- Exercise -
The goal here is an exact copy of the entries below, without their pictures.

- Data provided -

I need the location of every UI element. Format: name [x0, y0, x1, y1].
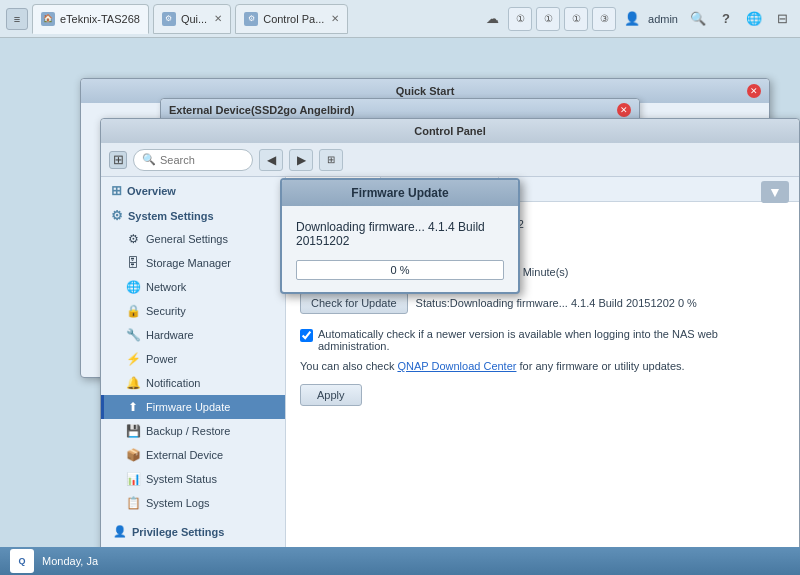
- qs-title: Quick Start: [396, 85, 455, 97]
- system-settings-header[interactable]: ⚙ System Settings: [101, 202, 285, 227]
- browser-menu-button[interactable]: ≡: [6, 8, 28, 30]
- forward-icon: ▶: [297, 153, 306, 167]
- fw-progress-bar: 0 %: [296, 260, 504, 280]
- external-device-label: External Device: [146, 449, 223, 461]
- tab-control-icon: ⚙: [244, 12, 258, 26]
- logo-text: Q: [18, 556, 25, 566]
- cp-titlebar: Control Panel: [101, 119, 799, 143]
- tab-quick-label: Qui...: [181, 13, 207, 25]
- main-area: Quick Start ✕ Welcome to QNAP External D…: [0, 38, 800, 575]
- settings-icon[interactable]: ⊟: [770, 7, 794, 31]
- overview-icon: ⊞: [111, 183, 122, 198]
- back-icon: ◀: [267, 153, 276, 167]
- check-for-update-label: Check for Update: [311, 297, 397, 309]
- sidebar-item-system-logs[interactable]: 📋 System Logs: [101, 491, 285, 515]
- overview-header[interactable]: ⊞ Overview: [101, 177, 285, 202]
- apply-label: Apply: [317, 389, 345, 401]
- sidebar-item-external-device[interactable]: 📦 External Device: [101, 443, 285, 467]
- chevron-down-icon: ▼: [768, 184, 782, 200]
- sidebar-item-hardware[interactable]: 🔧 Hardware: [101, 323, 285, 347]
- security-icon: 🔒: [126, 304, 140, 318]
- status-text: Status:Downloading firmware... 4.1.4 Bui…: [416, 297, 697, 309]
- cp-title: Control Panel: [414, 125, 486, 137]
- check-for-update-button[interactable]: Check for Update: [300, 292, 408, 314]
- sidebar-item-network[interactable]: 🌐 Network: [101, 275, 285, 299]
- cp-toolbar: ⊞ 🔍 ◀ ▶ ⊞: [101, 143, 799, 177]
- sidebar: ⊞ Overview ⚙ System Settings ⚙ General S…: [101, 177, 286, 575]
- quick-start-close-button[interactable]: ✕: [747, 84, 761, 98]
- firmware-update-label: Firmware Update: [146, 401, 230, 413]
- hardware-icon: 🔧: [126, 328, 140, 342]
- apply-button[interactable]: Apply: [300, 384, 362, 406]
- cp-search-box: 🔍: [133, 149, 253, 171]
- system-status-label: System Status: [146, 473, 217, 485]
- search-icon: 🔍: [142, 153, 156, 166]
- qnap-download-center-link[interactable]: QNAP Download Center: [397, 360, 516, 372]
- notif-1-icon[interactable]: ①: [508, 7, 532, 31]
- sidebar-item-firmware-update[interactable]: ⬆ Firmware Update: [101, 395, 285, 419]
- tab-control-close[interactable]: ✕: [331, 13, 339, 24]
- system-settings-icon: ⚙: [111, 208, 123, 223]
- sidebar-item-notification[interactable]: 🔔 Notification: [101, 371, 285, 395]
- tab-nas[interactable]: 🏠 eTeknix-TAS268: [32, 4, 149, 34]
- ext-device-close-button[interactable]: ✕: [617, 103, 631, 117]
- search-icon[interactable]: 🔍: [686, 7, 710, 31]
- general-settings-icon: ⚙: [126, 232, 140, 246]
- fw-dialog-titlebar: Firmware Update: [282, 180, 518, 206]
- sidebar-item-storage-manager[interactable]: 🗄 Storage Manager: [101, 251, 285, 275]
- cp-grid-button[interactable]: ⊞: [319, 149, 343, 171]
- system-status-icon: 📊: [126, 472, 140, 486]
- cp-back-button[interactable]: ◀: [259, 149, 283, 171]
- notif-4-icon[interactable]: ③: [592, 7, 616, 31]
- notification-icon: 🔔: [126, 376, 140, 390]
- fw-dialog-message: Downloading firmware... 4.1.4 Build 2015…: [296, 220, 504, 248]
- fw-dialog-title-text: Firmware Update: [351, 186, 448, 200]
- qnap-logo: Q: [10, 549, 34, 573]
- network-label: Network: [146, 281, 186, 293]
- tab-nas-icon: 🏠: [41, 12, 55, 26]
- menu-icon: ≡: [14, 13, 20, 25]
- cloud-icon[interactable]: ☁: [480, 7, 504, 31]
- cp-view-toggle[interactable]: ⊞: [109, 151, 127, 169]
- close-icon: ✕: [750, 86, 758, 96]
- privilege-settings-label: Privilege Settings: [132, 526, 224, 538]
- sidebar-item-backup-restore[interactable]: 💾 Backup / Restore: [101, 419, 285, 443]
- fw-dialog-body: Downloading firmware... 4.1.4 Build 2015…: [282, 206, 518, 292]
- help-icon[interactable]: ?: [714, 7, 738, 31]
- power-icon: ⚡: [126, 352, 140, 366]
- privilege-settings-header[interactable]: 👤 Privilege Settings: [101, 519, 285, 542]
- tab-quick-icon: ⚙: [162, 12, 176, 26]
- sidebar-item-general-settings[interactable]: ⚙ General Settings: [101, 227, 285, 251]
- firmware-update-icon: ⬆: [126, 400, 140, 414]
- bottom-bar: Q Monday, Ja: [0, 547, 800, 575]
- tab-control[interactable]: ⚙ Control Pa... ✕: [235, 4, 348, 34]
- storage-manager-label: Storage Manager: [146, 257, 231, 269]
- network-icon: 🌐: [126, 280, 140, 294]
- auto-check-checkbox[interactable]: [300, 329, 313, 342]
- sidebar-item-security[interactable]: 🔒 Security: [101, 299, 285, 323]
- user-avatar[interactable]: 👤: [620, 7, 644, 31]
- cp-forward-button[interactable]: ▶: [289, 149, 313, 171]
- firmware-update-dialog: Firmware Update Downloading firmware... …: [280, 178, 520, 294]
- auto-check-row: Automatically check if a newer version i…: [300, 322, 785, 358]
- also-check-row: You can also check QNAP Download Center …: [300, 358, 785, 378]
- tab-quick[interactable]: ⚙ Qui... ✕: [153, 4, 231, 34]
- external-device-icon: 📦: [126, 448, 140, 462]
- globe-icon[interactable]: 🌐: [742, 7, 766, 31]
- ext-device-title: External Device(SSD2go Angelbird): [169, 104, 354, 116]
- auto-check-text: Automatically check if a newer version i…: [318, 328, 785, 352]
- backup-restore-label: Backup / Restore: [146, 425, 230, 437]
- grid-icon: ⊞: [327, 154, 335, 165]
- tab-quick-close[interactable]: ✕: [214, 13, 222, 24]
- system-logs-icon: 📋: [126, 496, 140, 510]
- username-label: admin: [648, 13, 678, 25]
- cp-search-input[interactable]: [160, 154, 240, 166]
- also-check-text: You can also check: [300, 360, 397, 372]
- sidebar-item-system-status[interactable]: 📊 System Status: [101, 467, 285, 491]
- notif-3-icon[interactable]: ①: [564, 7, 588, 31]
- notif-2-icon[interactable]: ①: [536, 7, 560, 31]
- privilege-settings-icon: 👤: [113, 525, 127, 538]
- sidebar-item-power[interactable]: ⚡ Power: [101, 347, 285, 371]
- scroll-down-button[interactable]: ▼: [761, 181, 789, 203]
- general-settings-label: General Settings: [146, 233, 228, 245]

- Answer space -
I need the location of every UI element. Format: name [x0, y0, x1, y1].
- qs-title: Quick Start: [396, 85, 455, 97]
- system-settings-header[interactable]: ⚙ System Settings: [101, 202, 285, 227]
- browser-menu-button[interactable]: ≡: [6, 8, 28, 30]
- forward-icon: ▶: [297, 153, 306, 167]
- fw-progress-bar: 0 %: [296, 260, 504, 280]
- external-device-label: External Device: [146, 449, 223, 461]
- tab-control-icon: ⚙: [244, 12, 258, 26]
- logo-text: Q: [18, 556, 25, 566]
- cp-titlebar: Control Panel: [101, 119, 799, 143]
- tab-quick-label: Qui...: [181, 13, 207, 25]
- main-area: Quick Start ✕ Welcome to QNAP External D…: [0, 38, 800, 575]
- settings-icon[interactable]: ⊟: [770, 7, 794, 31]
- overview-icon: ⊞: [111, 183, 122, 198]
- back-icon: ◀: [267, 153, 276, 167]
- check-for-update-label: Check for Update: [311, 297, 397, 309]
- sidebar-item-system-logs[interactable]: 📋 System Logs: [101, 491, 285, 515]
- overview-header[interactable]: ⊞ Overview: [101, 177, 285, 202]
- apply-label: Apply: [317, 389, 345, 401]
- sidebar-item-external-device[interactable]: 📦 External Device: [101, 443, 285, 467]
- chevron-down-icon: ▼: [768, 184, 782, 200]
- sidebar-item-hardware[interactable]: 🔧 Hardware: [101, 323, 285, 347]
- security-icon: 🔒: [126, 304, 140, 318]
- status-text: Status:Downloading firmware... 4.1.4 Bui…: [416, 297, 697, 309]
- cp-title: Control Panel: [414, 125, 486, 137]
- check-for-update-button[interactable]: Check for Update: [300, 292, 408, 314]
- sidebar-item-network[interactable]: 🌐 Network: [101, 275, 285, 299]
- cp-toolbar: ⊞ 🔍 ◀ ▶ ⊞: [101, 143, 799, 177]
- sidebar: ⊞ Overview ⚙ System Settings ⚙ General S…: [101, 177, 286, 575]
- quick-start-close-button[interactable]: ✕: [747, 84, 761, 98]
- firmware-update-label: Firmware Update: [146, 401, 230, 413]
- hardware-icon: 🔧: [126, 328, 140, 342]
- apply-button[interactable]: Apply: [300, 384, 362, 406]
- cp-search-box: 🔍: [133, 149, 253, 171]
- system-status-label: System Status: [146, 473, 217, 485]
- search-icon: 🔍: [142, 153, 156, 166]
- qnap-download-center-link[interactable]: QNAP Download Center: [397, 360, 516, 372]
- notif-1-icon[interactable]: ①: [508, 7, 532, 31]
- sidebar-item-firmware-update[interactable]: ⬆ Firmware Update: [101, 395, 285, 419]
- tab-control-close[interactable]: ✕: [331, 13, 339, 24]
- system-settings-icon: ⚙: [111, 208, 123, 223]
- sidebar-item-notification[interactable]: 🔔 Notification: [101, 371, 285, 395]
- tab-nas[interactable]: 🏠 eTeknix-TAS268: [32, 4, 149, 34]
- ext-device-close-button[interactable]: ✕: [617, 103, 631, 117]
- search-icon[interactable]: 🔍: [686, 7, 710, 31]
- general-settings-icon: ⚙: [126, 232, 140, 246]
- fw-dialog-titlebar: Firmware Update: [282, 180, 518, 206]
- sidebar-item-storage-manager[interactable]: 🗄 Storage Manager: [101, 251, 285, 275]
- cp-grid-button[interactable]: ⊞: [319, 149, 343, 171]
- system-status-icon: 📊: [126, 472, 140, 486]
- cp-back-button[interactable]: ◀: [259, 149, 283, 171]
- notif-4-icon[interactable]: ③: [592, 7, 616, 31]
- notification-icon: 🔔: [126, 376, 140, 390]
- fw-dialog-message: Downloading firmware... 4.1.4 Build 2015…: [296, 220, 504, 248]
- fw-dialog-title-text: Firmware Update: [351, 186, 448, 200]
- qnap-logo: Q: [10, 549, 34, 573]
- network-label: Network: [146, 281, 186, 293]
- tab-nas-icon: 🏠: [41, 12, 55, 26]
- menu-icon: ≡: [14, 13, 20, 25]
- cloud-icon[interactable]: ☁: [480, 7, 504, 31]
- cp-view-toggle[interactable]: ⊞: [109, 151, 127, 169]
- close-icon: ✕: [750, 86, 758, 96]
- privilege-settings-label: Privilege Settings: [132, 526, 224, 538]
- sidebar-item-backup-restore[interactable]: 💾 Backup / Restore: [101, 419, 285, 443]
- fw-dialog-body: Downloading firmware... 4.1.4 Build 2015…: [282, 206, 518, 292]
- help-icon[interactable]: ?: [714, 7, 738, 31]
- power-icon: ⚡: [126, 352, 140, 366]
- privilege-settings-header[interactable]: 👤 Privilege Settings: [101, 519, 285, 542]
- tab-quick-icon: ⚙: [162, 12, 176, 26]
- sidebar-item-general-settings[interactable]: ⚙ General Settings: [101, 227, 285, 251]
- firmware-update-icon: ⬆: [126, 400, 140, 414]
- bottom-bar: Q Monday, Ja: [0, 547, 800, 575]
- tab-control[interactable]: ⚙ Control Pa... ✕: [235, 4, 348, 34]
- storage-manager-label: Storage Manager: [146, 257, 231, 269]
- network-icon: 🌐: [126, 280, 140, 294]
- auto-check-checkbox[interactable]: [300, 329, 313, 342]
- sidebar-item-security[interactable]: 🔒 Security: [101, 299, 285, 323]
- user-avatar[interactable]: 👤: [620, 7, 644, 31]
- cp-forward-button[interactable]: ▶: [289, 149, 313, 171]
- firmware-update-dialog: Firmware Update Downloading firmware... …: [280, 178, 520, 294]
- auto-check-row: Automatically check if a newer version i…: [300, 322, 785, 358]
- also-check-row: You can also check QNAP Download Center …: [300, 358, 785, 378]
- tab-quick[interactable]: ⚙ Qui... ✕: [153, 4, 231, 34]
- external-device-icon: 📦: [126, 448, 140, 462]
- globe-icon[interactable]: 🌐: [742, 7, 766, 31]
- ext-device-title: External Device(SSD2go Angelbird): [169, 104, 354, 116]
- auto-check-text: Automatically check if a newer version i…: [318, 328, 785, 352]
- backup-restore-label: Backup / Restore: [146, 425, 230, 437]
- grid-icon: ⊞: [327, 154, 335, 165]
- tab-quick-close[interactable]: ✕: [214, 13, 222, 24]
- system-logs-icon: 📋: [126, 496, 140, 510]
- username-label: admin: [648, 13, 678, 25]
- cp-search-input[interactable]: [160, 154, 240, 166]
- also-check-text: You can also check: [300, 360, 397, 372]
- sidebar-item-system-status[interactable]: 📊 System Status: [101, 467, 285, 491]
- notif-3-icon[interactable]: ①: [564, 7, 588, 31]
- notif-2-icon[interactable]: ①: [536, 7, 560, 31]
- privilege-settings-icon: 👤: [113, 525, 127, 538]
- sidebar-item-power[interactable]: ⚡ Power: [101, 347, 285, 371]
- scroll-down-button[interactable]: ▼: [761, 181, 789, 203]
- general-settings-label: General Settings: [146, 233, 228, 245]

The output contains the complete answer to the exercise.